One can see the relationship within America as well: VPC found that Hawaii had the lowest gun death rate in 2014, 2.82 per 100,000 people, and had guns in only 12.5 percent of households; Alaska had the highest gun death rate, 19.68, with guns in 56.4 percent of households; and this correlation holds true for all 50 states.

Certain anti-gun control arguments persist, no matter how easy to debunk: for example, that an armed civilian could have stopped it, combined with the argument that shooters target “gun-free” zones. This is empirically false: the LA Times reports that of 160 FBI-designated “active shooting” incidents between 2000 and 2013, only one was stopped by an armed civilian. Of 33 mass public shootings between January 2009 and June 2014, 18 were in places where guns were not explicitly banned or that had armed security.

After Las Vegas, many prominent Republicans repeated the claim that people will find a way to acquire guns even if they are banned. As has been pointed out everywhere from social media to speeches by Congressional Democrats, this stance (like so many other things GOP) is remarkably hypocritical. There are many things Republicans want to regulate or ban, presumably because they believe these measures will be effective: marijuana, same-sex marriage and adoption, voting without a photo ID, and in particular abortion.

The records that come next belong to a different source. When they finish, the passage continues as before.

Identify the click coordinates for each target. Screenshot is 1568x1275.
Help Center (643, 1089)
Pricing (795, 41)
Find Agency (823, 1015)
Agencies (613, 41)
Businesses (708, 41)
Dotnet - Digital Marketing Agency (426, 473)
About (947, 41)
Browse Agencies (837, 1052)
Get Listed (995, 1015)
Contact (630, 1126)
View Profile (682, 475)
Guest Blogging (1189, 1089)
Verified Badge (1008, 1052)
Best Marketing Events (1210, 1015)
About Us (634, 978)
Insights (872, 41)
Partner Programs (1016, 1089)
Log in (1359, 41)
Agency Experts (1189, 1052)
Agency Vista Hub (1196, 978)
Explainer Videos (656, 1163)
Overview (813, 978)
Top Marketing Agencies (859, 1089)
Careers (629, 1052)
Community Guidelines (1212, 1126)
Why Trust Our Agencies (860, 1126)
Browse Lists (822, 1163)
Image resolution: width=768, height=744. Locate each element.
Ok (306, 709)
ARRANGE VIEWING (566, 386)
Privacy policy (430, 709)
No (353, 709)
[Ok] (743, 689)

Both abortion and guns are supposedly legal– so why the vastly different approaches to both? In recent weeks, social media users have challenged people to imagine buying a gun being as hard as getting an abortion, leading The Huffington Post to conclude that “regulation works.”

After all, an abortion can’t kill 58 people in minutes. One can only conclude that Republicans stop caring about you the moment you are delivered at the hospital. Either that, or Republican politicians don’t care about human life at all, but just can’t stand the idea of women having the control over their bodies and lives that men take for granted.

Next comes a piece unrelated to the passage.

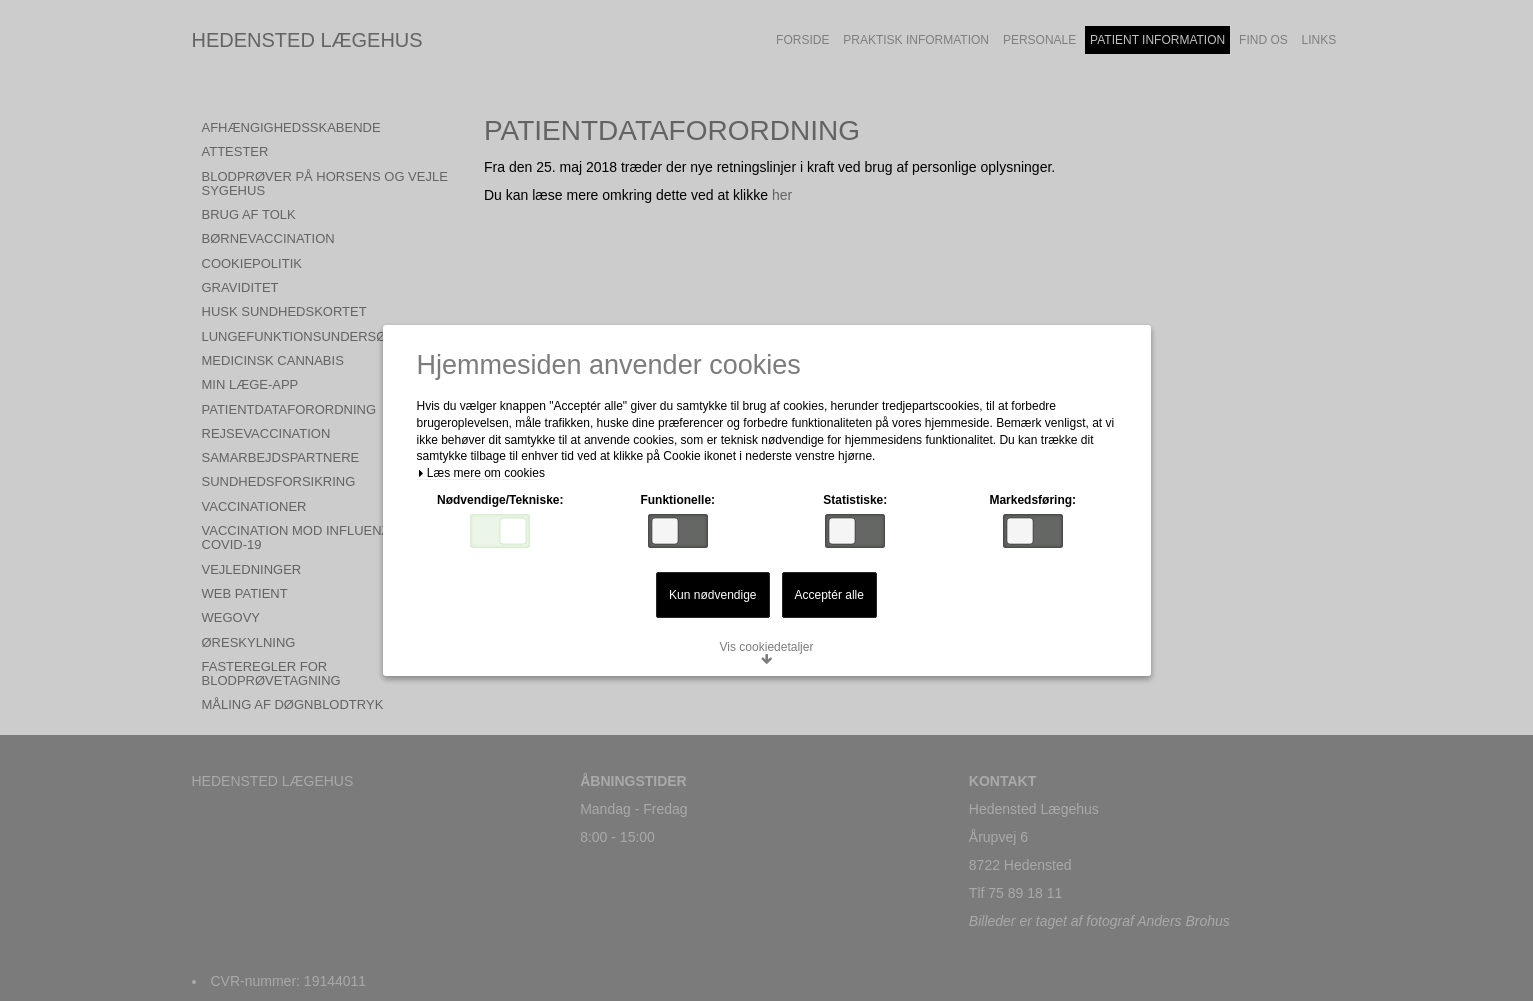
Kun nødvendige (712, 595)
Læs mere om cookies (481, 473)
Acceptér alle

When it comes down to it, something must be done to stop  gun violence. With it being empirically proven that proliferating gun ownership will not work, pro-gun activists have no legal course of action to suggest, while pro-gun control activists do. In other words, the only thing those against gun control can suggest is maintaining what– as Las Vegas demonstrated– is an increasingly intolerable status quo. If you have no other reason to support gun control, isn’t any plan better than no plan at all?